Lecture 21: Termination, Making Choices

1. Termination: we now understand that programs do not necessarily terminate anymore. What does it mean to make a termination argument? Let's look at three cases:
   1. Quick-Sort

       
      ;; quick-sort : (listof number) -> (listof number)
      ;; Purpose: sort a list of numbers
      (define (quick-sort alon)
        (cond
          ((empty? alon) empty)
          (else (append 
      	    (quick-sort (smaller-items alon (first alon))) 
      	    (list (first alon)) 
      	    (quick-sort (larger-items alon (first alon)))))))
      

      Here is the graph of applications:

                      (quick-sort (list ....))
                              |
                       _______|________
                      |                |
                (quick-sort ...)   (quick-sort ...)
           ... .... 
      

      We need to make sure that each "path" terminates. If we can argue that each application receives a smaller call we are set -- why -- induction -> 280.
   2. Tabulate

      ;; tabulate : (num -> num) num num -> num
      ;; Purpose: list of (list x (f x)) for all x in start, start + 1.0, ... end.
      ;; Example: (tabulate sin 4. 6.)
      ;;  = (list (list 4. (sin 4.)) (list 5. (sin 5.)) (list 6. (sin 6.)))
      (define (tabulate f start end)
        (cond
          ((= start end) empty)
          (else (cons (list start (f start)) (tabulate f (+ start 1.0) end)))))
      

      Won't terminate -- ouch. Need < to do a good job.
   3. Newton : nothing is guaranteed to decrease -- say so!
   
   
   
2. Choices: now that we have "generative" recursion, we can make a choice as we design programs.

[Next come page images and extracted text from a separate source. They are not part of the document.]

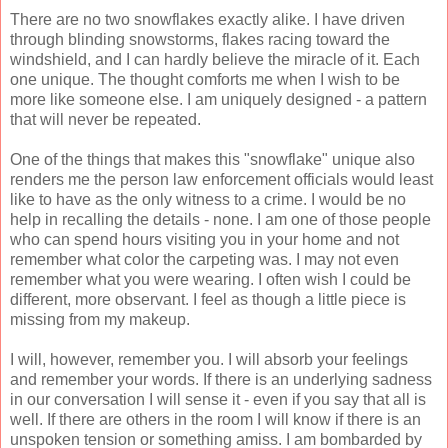
There are no two snowflakes exactly alike. I have driven
through blinding snowstorms, flakes racing toward the
windshield, and I can hardly believe the miracle of it. Each
one unique. The thought comforts me when I wish to be
more like someone else. I am uniquely designed - a pattern
that will never be repeated.
One of the things that makes this "snowflake" unique also
renders me the person law enforcement officials would least
like to have as the only witness to a crime. I would be no
help in recalling the details - none. I am one of those people
who can spend hours visiting you in your home and not
remember what color the carpeting was. I may not even
remember what you were wearing. I often wish I could be
different, more observant. I feel as though a little piece is
missing from my makeup.
I will, however, remember you. I will absorb your feelings
and remember your words. If there is an underlying sadness
in our conversation I will sense it - even if you say that all is
well. If there are others in the room I will know if there is an
unspoken tension or something amiss. I am bombarded by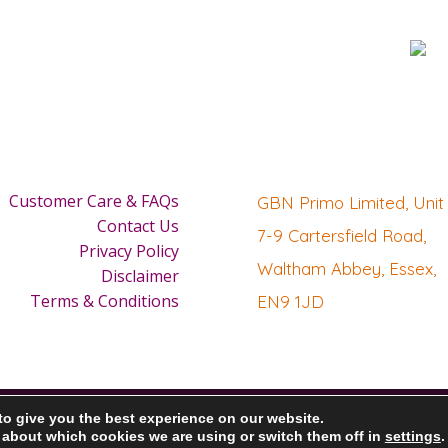
Customer Care & FAQs
GBN Primo Limited, Unit 
Contact Us
7-9 Cartersfield Road,
Privacy Policy
Waltham Abbey, Essex,
Disclaimer
Terms & Conditions
EN9 1JD
to give you the best experience on our website.
 about which cookies we are using or switch them off in
settings
.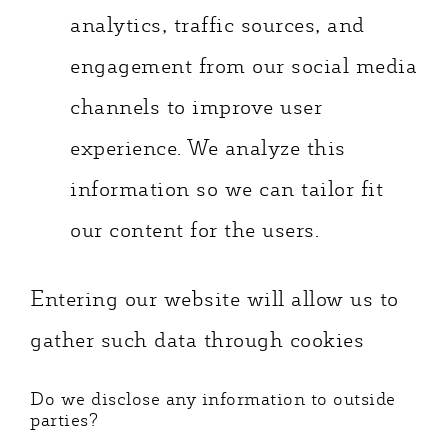
analytics, traffic sources, and
engagement from our social media
channels to improve user
experience. We analyze this
information so we can tailor fit
our content for the users.
Entering our website will allow us to
gather such data through cookies
Do we disclose any information to outside
parties?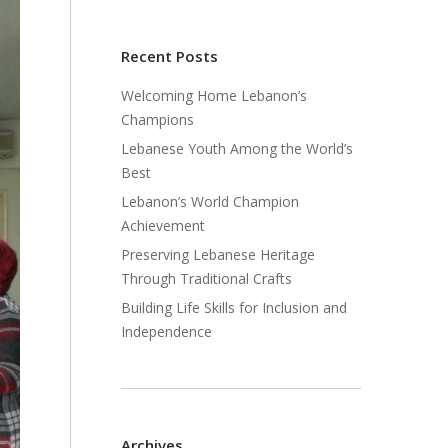
Recent Posts
Welcoming Home Lebanon’s
Champions
Lebanese Youth Among the World’s
Best
Lebanon’s World Champion
Achievement
Preserving Lebanese Heritage
Through Traditional Crafts
Building Life Skills for Inclusion and
Independence
Archives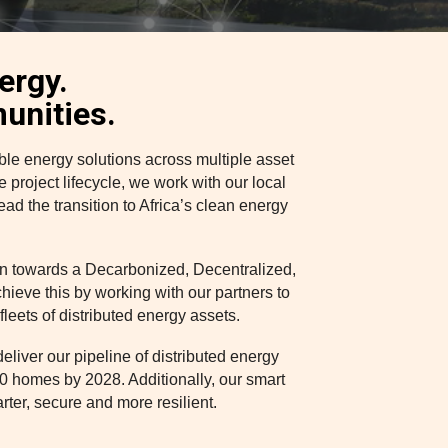
nergy.
unities.
e energy solutions across multiple asset
project lifecycle, we work with our local
ad the transition to Africa’s clean energy
ion towards a Decarbonized, Decentralized,
chieve this by working with our partners to
leets of distributed energy assets.
liver our pipeline of distributed energy
0 homes by 2028. Additionally, our smart
arter, secure and more resilient.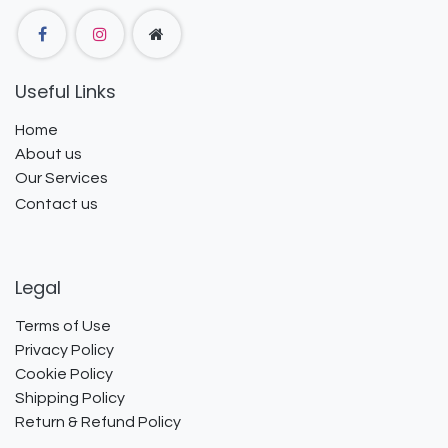
Useful Links
Home
About us
Our Services
Contact us
Legal
Terms of Use
Privacy Policy
Cookie Policy
Shipping Policy
Return & Refund Policy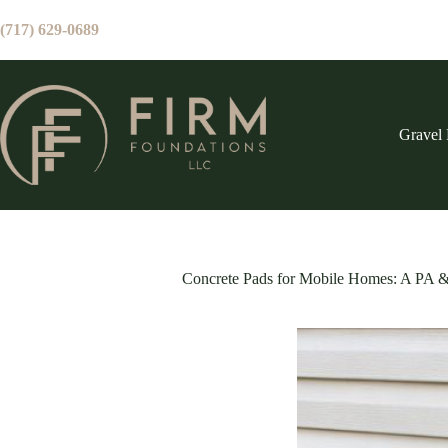
Skip
to
(717) 629-0689
content
Gravel 
Concrete Pads for Mobile Homes: A PA 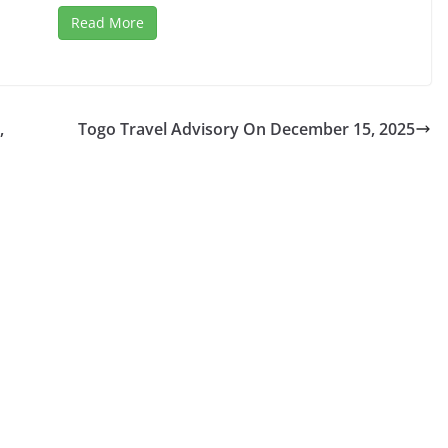
Read More
,
Togo Travel Advisory On December 15, 2025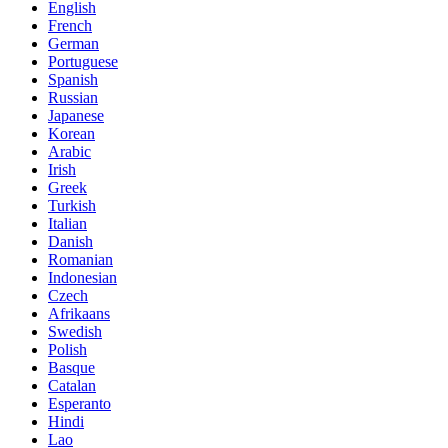
English
French
German
Portuguese
Spanish
Russian
Japanese
Korean
Arabic
Irish
Greek
Turkish
Italian
Danish
Romanian
Indonesian
Czech
Afrikaans
Swedish
Polish
Basque
Catalan
Esperanto
Hindi
Lao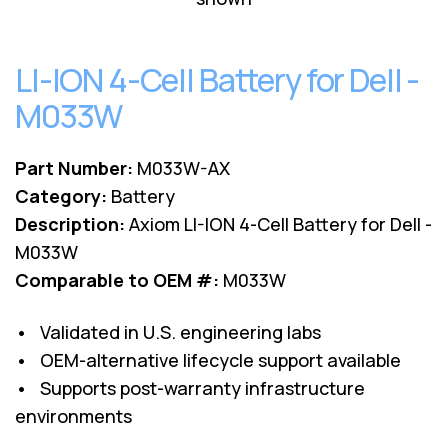
Lenovo
Drives
EOL
External
Support
Hard
LI-ION 4-Cell Battery for Dell -
NetApp EOL
Drives
Support
M033W
Supermicro
EOL
Support
Part Number:
M033W-AX
Category:
Battery
Description:
Axiom LI-ION 4-Cell Battery for Dell -
M033W
Comparable to OEM #:
M033W
• Validated in U.S. engineering labs
• OEM-alternative lifecycle support available
• Supports post-warranty infrastructure
environments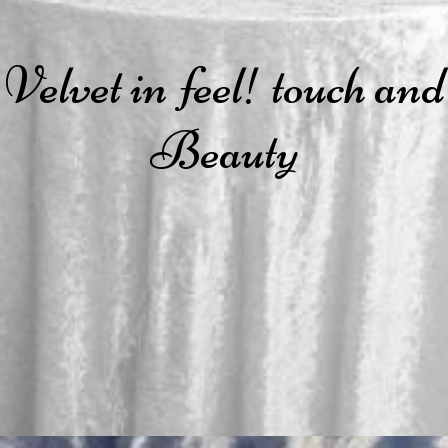
Velvet in feel! touch and
Beauty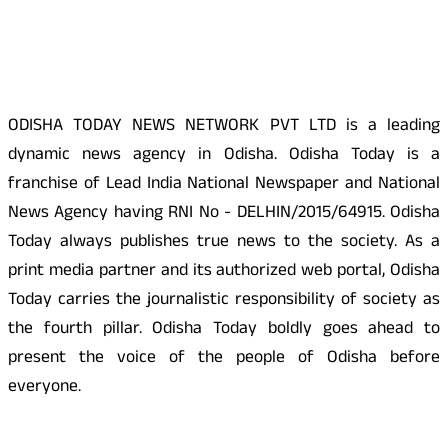
About Us
ODISHA TODAY NEWS NETWORK PVT LTD is a leading
dynamic news agency in Odisha. Odisha Today is a
franchise of Lead India National Newspaper and National
News Agency having RNI No - DELHIN/2015/64915. Odisha
Today always publishes true news to the society. As a
print media partner and its authorized web portal, Odisha
Today carries the journalistic responsibility of society as
the fourth pillar. Odisha Today boldly goes ahead to
present the voice of the people of Odisha before
everyone.
Social Media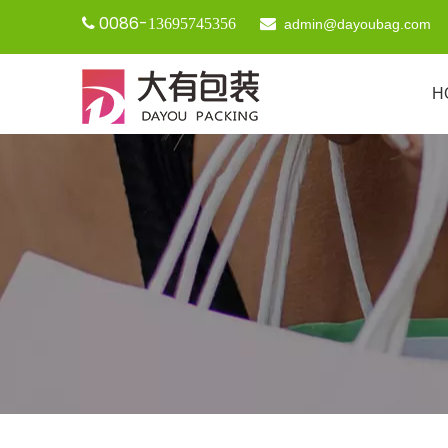
0086-

13695745356

admin@dayoubag.com
H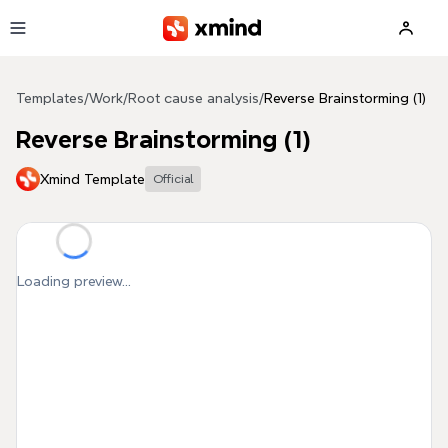
Skip to main content
Templates
/
Work
/
Root cause analysis
/
Reverse Brainstorming (1)
Reverse Brainstorming (1)
Xmind Template
Official
Loading preview...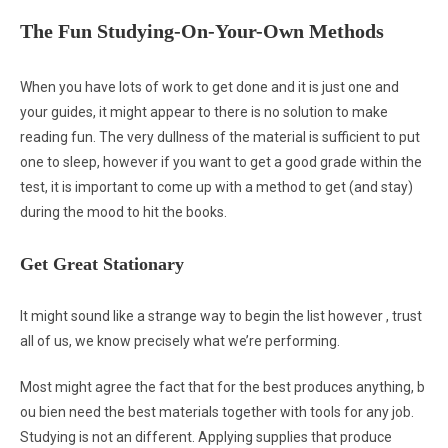
The Fun Studying-On-Your-Own Methods
When you have lots of work to get done and it is just one and
your guides, it might appear to there is no solution to make
reading fun. The very dullness of the material is sufficient to put
one to sleep, however if you want to get a good grade within the
test, it is important to come up with a method to get (and stay)
during the mood to hit the books.
Get Great Stationary
It might sound like a strange way to begin the list however , trust
all of us, we know precisely what we’re performing.
Most might agree the fact that for the best produces anything, b
ou bien need the best materials together with tools for any job.
Studying is not an different. Applying supplies that produce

   Example 1: both sort versus quick-sort produce sorted lists of numbers from list of numbers

   Example 2: both find-root versus find-root2 produce small intervals in which some given function f has a root; so does find-root-newton

   What choice to make? If a structural solution exists, develop it. If it is doing things properly, fine. If not, think about a generative approach.
   Consider find-root versus find-root2. Suppose the root is close to 0. And we start at 1024. How many recursive steps will we do with find-root and how many with find-root2:

    
     (find-root f 1024)                (find-root f 0 1024)    
   = (find-root f 1023)		  = (find-root f 0 512)     
   = ...				  = ...                     
   = (find-root f 0)		  = (find-root f 0 1)       
   = 0				  = 0                       
   
        ~ 1024 steps [O(i)]             ~ 10 steps [O(log2 i)]
   

   We will cover this topic in Lab again with a similarly dramatic example.
   
   

3. Coding up Algorithms versus Creating Algorithms
4. The spectrum: There is a whole spectrum of generative programs:

   Newton          Bi-section        Quick             Floating-Point loops
    * --------------- * --------------- * ------------------- * 
   

   Some are difficult, and not expected from a plain old undergraduate. Others are easy and belong into your standard repertoire.

   The role of mathematics. In many cases new algorithms are discovered by studying the underlying math. You often need to know/study continuous mathematics (Zippel) for scientific problems; deep discrete mathematics for structural problems. A mere programmer may never be asked to do so, but a computer scientist must understand what's going on.